[Transcribed page contents]
• • • • •

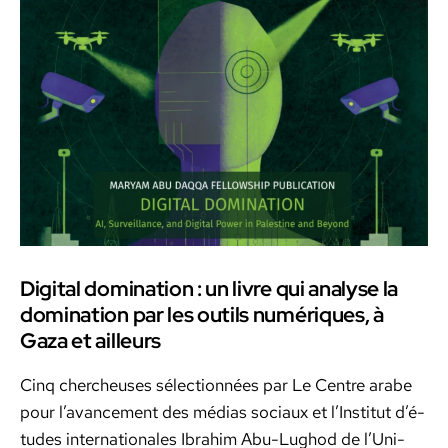
LBD
Digital domination : un livre qui analyse la
domination par les outils numériques, à
Gaza et ailleurs
Cinq chercheuses sélec­tion­nées par Le Cen­tre arabe
pour l’a­vance­ment des médias soci­aux et l’Insti­tut d’é­
tudes inter­na­tionales Ibrahim Abu-Lughod de l’U­ni­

• • • • •

Aim of the task -> Look for the string "domination" in the entries above. Copy every line that has it.

Reply ->
Digital domination : un livre qui analyse la
domination par les outils numériques, à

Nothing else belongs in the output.